Se ela já foi possível, mas depois se inviabilizou, hoje volta a ser possível,
e por isso se expande.
No caso específico da
terceirização externa, a razão pode não ser apenas
esta. Afinal, a razão antiga – ligada à tecnologia – permanece, e até se
acentua. Todos os produtos – não apenas o automóvel – vão se tornando cada vez
mais complexos e sofisticados, e por isso a tendência às especializações passa
a ser cada vez mais forte. Só para dar alguns exemplos banais, não se pode
pretender que uma fábrica de bicicletas produza os selins e a campainha, e
menos ainda que uma fábrica de computadores construa os seus chips ou mesmo os softwares.
No entanto, como dizíamos, nem
sempre isso acontece, e mesmo quando é assim o útil vem junto com o agradável:
a fábrica simplesmente se aproveita
da antiga razão que levou a indústria de automóveis a se fragmentar (necessidade de especialização) para atender
ao objetivo (não confessado) de dividir a classe operária e - até por
consequência disso - precarizar salários
e condições de trabalho.
Já no caso da terceirização interna - salvo uma ou outra possível exceção – inexiste
sequer aquela primeira justificativa. A fábrica de parafusos que usa
trabalhadores alheios em seus escritórios poderia muito bem utilizar os dela; não se
confunde com a fábrica de aviões, que precisa usar os produtos – computadores,
por exemplo – de outra fábrica.
Aqui, nem sequer a razão da
eficiência pode servir de pretexto, já que, como se sabe, o trabalhador
terceirizado – por suas próprias circunstâncias - não tem o mesmo apego ao
trabalho ou à empresa onde presta serviços. Assim, a terceirização interna revela de forma ainda
mais clara o objetivo de superar aquela grande contradição que o sistema criou.
5.
Quais
os efeitos das terceirizações?
No plano dos fatos, como
dizíamos, as duas terceirizações tendem a resolver – também de duas formas – o
dilema histórico da fábrica, que sempre se viu forçada a reunir para produzir, sem poder evitar a união nascida da reunião, com todas as suas consequências. Em
termos mais imediatos, servem como luva à implementação da onda neoliberal, que
bate de frente com o sindicato e sua proposta de direitos crescentes.

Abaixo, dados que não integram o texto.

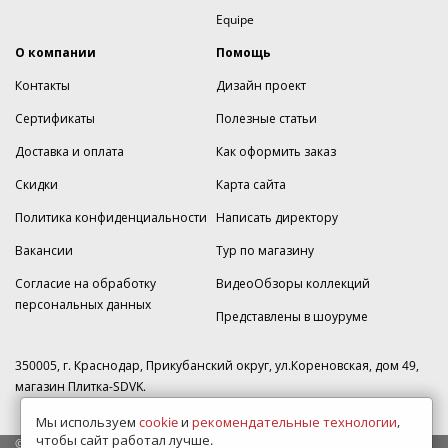
Equipe
О компании
Помощь
Контакты
Дизайн проект
Сертификаты
Полезные статьи
Доставка и оплата
Как оформить заказ
Скидки
Карта сайта
Политика конфиденциальности
Написать директору
Вакансии
Тур по магазину
Согласие на обработку
ВидеоОбзоры коллекций
персональных данных
Представлены в шоуруме
350005, г. Краснодар, Прикубанский округ, ул.Кореновская, дом 49,
магазин Плитка-SDVK.
Мы используем
cookie
и
рекомендательные технологии
,
чтобы сайт работал лучше.
© 2009—2026 г. Все права защищены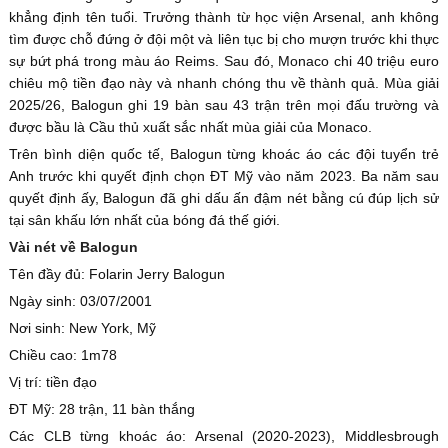
khẳng định tên tuổi. Trưởng thành từ học viện Arsenal, anh không
tìm được chỗ đứng ở đội một và liên tục bị cho mượn trước khi thực
sự bứt phá trong màu áo Reims. Sau đó, Monaco chi 40 triệu euro
chiêu mộ tiền đạo này và nhanh chóng thu về thành quả. Mùa giải
2025/26, Balogun ghi 19 bàn sau 43 trận trên mọi đấu trường và
được bầu là Cầu thủ xuất sắc nhất mùa giải của Monaco.
Trên bình diện quốc tế, Balogun từng khoác áo các đội tuyển trẻ
Anh trước khi quyết định chọn ĐT Mỹ vào năm 2023. Ba năm sau
quyết định ấy, Balogun đã ghi dấu ấn đậm nét bằng cú đúp lịch sử
tại sân khấu lớn nhất của bóng đá thế giới.
Vài nét về Balogun
Tên đầy đủ: Folarin Jerry Balogun
Ngày sinh: 03/07/2001
Nơi sinh: New York, Mỹ
Chiều cao: 1m78
Vị trí: tiền đạo
ĐT Mỹ: 28 trận, 11 bàn thắng
Các CLB từng khoác áo: Arsenal (2020-2023), Middlesbrough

É verdade, como também dizíamos,
que aquelas consequências – que em última análise podem ser resumidas no
próprio Direito do Trabalho – também são úteis ao o sistema (7). No entanto, como escreveu alguém,
o capitalismo é hoje capaz de sobreviver com um número bem menor de
consumidores, graças ao aumento de riqueza dos que já eram ricos; e pode se dar
ao luxo de ir diminuindo, a seu critério - e na medida de sua conveniência - os
limites, os conteúdos e a própria essência daquele ramo do Direito.

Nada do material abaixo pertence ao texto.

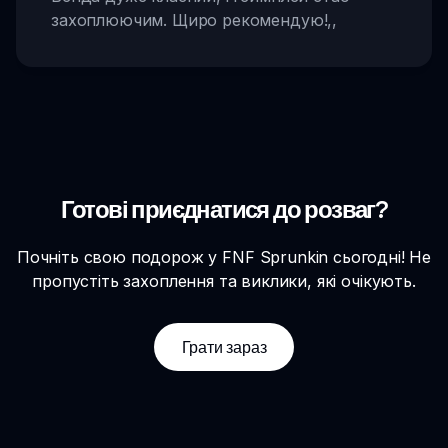
захоплюючим. Щиро рекомендую!
,,
Готові приєднатися до розваг?
Почніть свою подорож у FNF Sprunkin сьогодні! Не
пропустіть захоплення та виклики, які очікують.
Грати зараз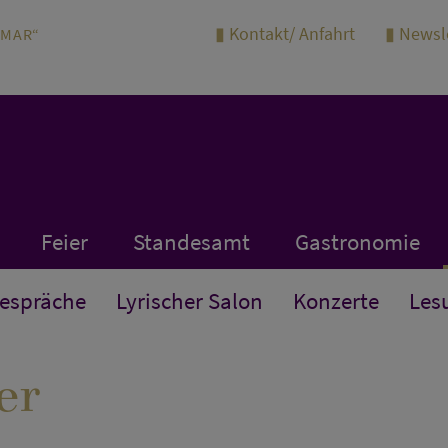
Kontakt/ Anfahrt
Newsl
IMAR“
Feier
Standesamt
Gastronomie
Gespräche
Lyrischer Salon
Konzerte
Les
er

Em regra, as duas formas de
terceirização aviltam salários, degradam o ambiente e fragmentam a classe
operária. Mas há uma diferença entre elas, no plano dos fatos.

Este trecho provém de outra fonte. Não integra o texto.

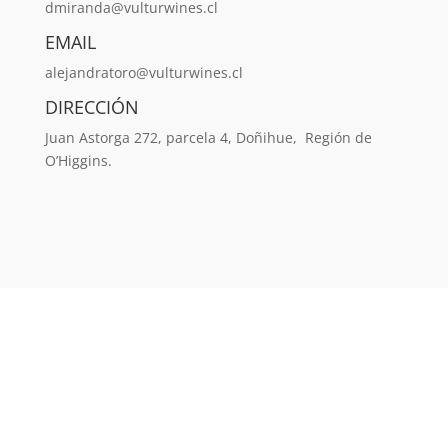
dmiranda@vulturwines.cl
EMAIL
alejandratoro@vulturwines.cl
DIRECCIÓN
Juan Astorga 272, parcela 4, Doñihue, Región de
O’Higgins.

Na terceirização externa, as
indignidades podem estar ou não presentes, e mesmo quando presentes podem variar de grau.
Para o trabalhador, pode até ser indiferente trabalhar na fábrica que monta
bicicletas ou na que produz a corrente, a campainha ou os selins.
É verdade que, na empresa em
rede, a precarização é hoje um fato comum; e essa pode ser, com frequência, a
razão principal ou única de sua própria existência enquanto rede. É que a
tecnologia permite – de forma muito melhor do que antes – o controle (recíproco
ou vertical) entre as parceiras, o que garante a unidade real do processo
produtivo; e desse modo também viabiliza as formas pequenas, ocultas e
disfarçadas de fabricação dos produtos. Hoje, até uma fabriqueta de fundo de
quintal – ou uma fazenda com trabalho escravo - pode servir à grande e
hipermoderna empresa capitalista.
No entanto, o que queremos dizer
é que – por mais comum que seja - a precariedade não é um componente estrutural, essencial ou mesmo necessário à
terceirização externa.
Já no caso da terceirização
interna – para além dos salários baixos, ou das más condições de saúde e
segurança – o que há é a comercialização pura e simples do homem. A empresa o
aluga ou arrenda a quem lhe aprover, ganhando na troca.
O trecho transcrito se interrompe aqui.